A modern data lakehouse is supposed to feel simple: your data sits in Parquet files, and a “table” is just a clean, queryable view over those files. In practice, that simplicity is an illusion. Open one of these systems up and you’ll find the actual data is a handful of tidy Parquet files, but the bookkeeping that turns those files into a table is a sprawling tree of JSON and Avro manifests, nested several directories deep, that has to be read and reconciled before a single query can run.
DuckLake Guide
DuckDB Labs looked at that pattern and asked a pointed question: why invent a brand-new file format to track metadata, when relational databases have been the best tool in computing for managing exactly that kind of bookkeeping for 50 years? Their answer is DuckLake, a lakehouse format that keeps your data in Parquet, like everyone else, but stores the metadata in actual SQL tables instead of a tree of manifest files.

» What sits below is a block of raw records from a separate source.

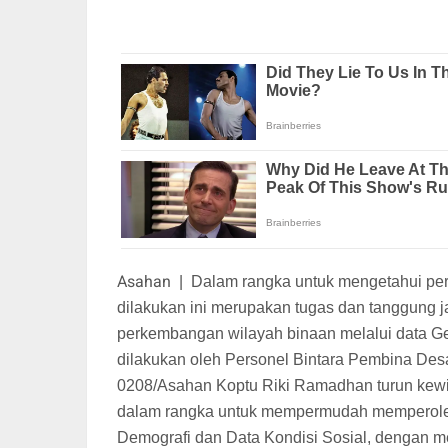
Asahan
|
Dalam rangka untuk mengetahui per
dilakukan ini merupakan tugas dan tanggung 
perkembangan wilayah binaan melalui data Ge
dilakukan oleh Personel Bintara Pembina Des
0208/Asahan Koptu Riki Ramadhan turun kewi
dalam rangka untuk mempermudah memperoleh d
Demografi dan Data Kondisi Sosial, dengan m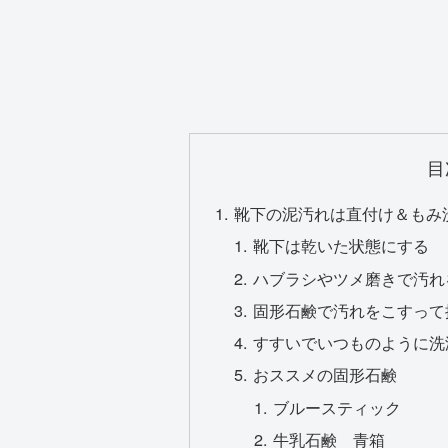
目
靴下の泥汚れは直付け＆もみ
靴下は乾いた状態にする
ハブラシやツメ磨きで汚れ
固形石鹸で汚れをこすって
すすいでいつものように洗
おススメの固形石鹸
ブルースティック
牛乳石鹸 青箱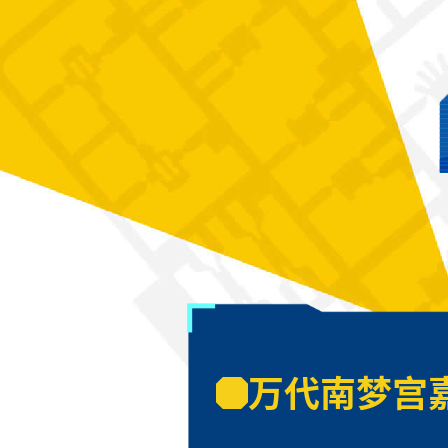
万代南梦宫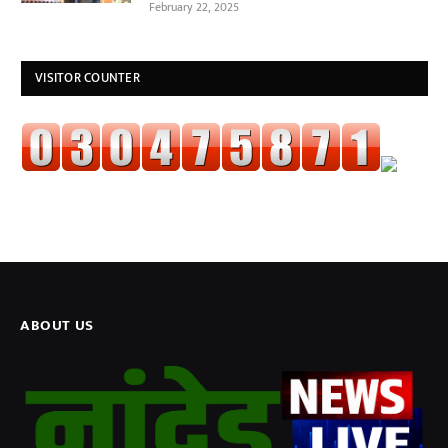
February 22, 2025
VISITOR COUNTER
ABOUT US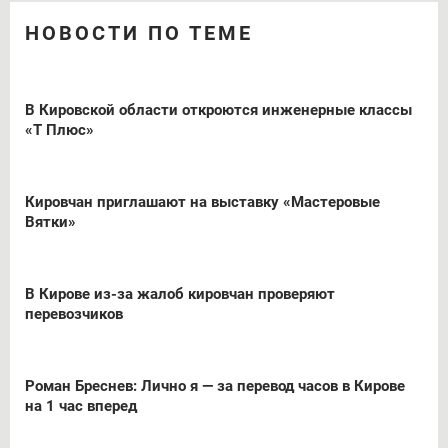
НОВОСТИ ПО ТЕМЕ
В Кировской области откроются инженерные классы
«Т Плюс»
Кировчан приглашают на выставку «Мастеровые
Вятки»
В Кирове из-за жалоб кировчан проверяют
перевозчиков
Роман Бреснев: Лично я — за перевод часов в Кирове
на 1 час вперед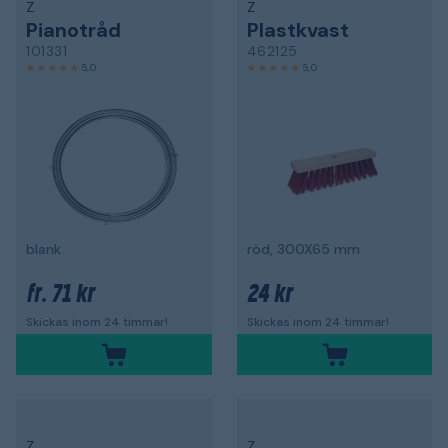
Z
Z
Pianotråd
Plastkvast
101331
462125
5,0
5,0
blank
röd, 300X65 mm
71 kr
24 kr
fr.
Skickas inom 24 timmar!
Skickas inom 24 timmar!
Z
Z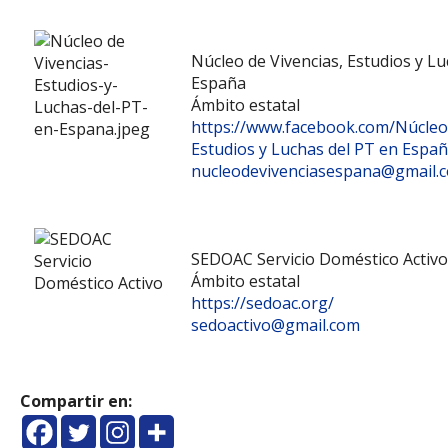
Núcleo de Vivencias, Estudios y L
España
Ámbito estatal
https://www.facebook.com/Núcleo 
Estudios y Luchas del PT en Espa
nucleodevivenciasespana@gmail.
SEDOAC Servicio Doméstico Activo
Ámbito estatal
https://sedoac.org/
sedoactivo@gmail.com
Compartir en: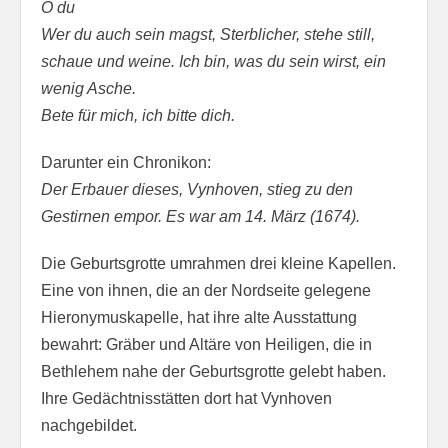
O du
Wer du auch sein magst, Sterblicher, stehe still,
schaue und weine. Ich bin, was du sein wirst, ein
wenig Asche.
Bete für mich, ich bitte dich.
Darunter ein Chronikon:
Der Erbauer dieses, Vynhoven, stieg zu den
Gestirnen empor. Es war am 14. März (1674).
Die Geburtsgrotte umrahmen drei kleine Kapellen.
Eine von ihnen, die an der Nordseite gelegene
Hieronymuskapelle, hat ihre alte Ausstattung
bewahrt: Gräber und Altäre von Heiligen, die in
Bethlehem nahe der Geburtsgrotte gelebt haben.
Ihre Gedächtnisstätten dort hat Vynhoven
nachgebildet.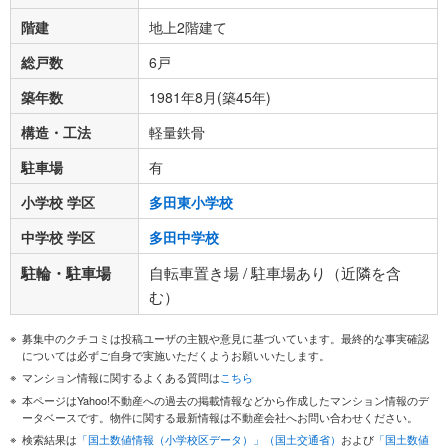
階建
地上2階建て
総戸数
6戸
築年数
1981年8月(築45年)
構造・工法
軽量鉄骨
駐車場
有
小学校 学区
多田東小学校
中学校 学区
多田中学校
駐輪・駐車場
自転車置き場 / 駐車場あり（近隣を含
む）
募集中のクチコミは投稿ユーザの主観や意見に基づいています。最終的な事実確認
については必ずご自身で実施いただくようお願いいたします。
マンション情報に関するよくある質問は
こちら
本ページはYahoo!不動産への過去の掲載情報などから作成したマンション情報のデ
ータベースです。物件に関する最新情報は不動産会社へお問い合わせください。
検索結果は
「国土数値情報（小学校区データ）」（国土交通省）
および
「国土数値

DuckLake reached version 1.0 in April 2026, meaning it now ships a stable, backward-compatible specification rather than an experimental preview. Its reference implementation is the DuckDB ducklake extension, included as of DuckDB v1.5.2. This article walks through what that architecture actually changes, where it genuinely wins, where it doesn’t, and how to evaluate it against Apache Iceberg or Delta Lake for your own workload.
- A plain-language breakdown of why file-based metadata became a bottleneck
- How DuckLake’s SQL-catalog architecture actually works, with a runnable example
- A real cost and concurrency comparison against Iceberg and Snowflake
- When DuckLake is the right call — and when it isn’t
- Common mistakes teams make when adopting it
The Core Problem: Metadata Became Its Own Distributed System
To see why DuckLake exists, it helps to understand what Iceberg and Delta Lake were actually solving, and what they accidentally created in the process.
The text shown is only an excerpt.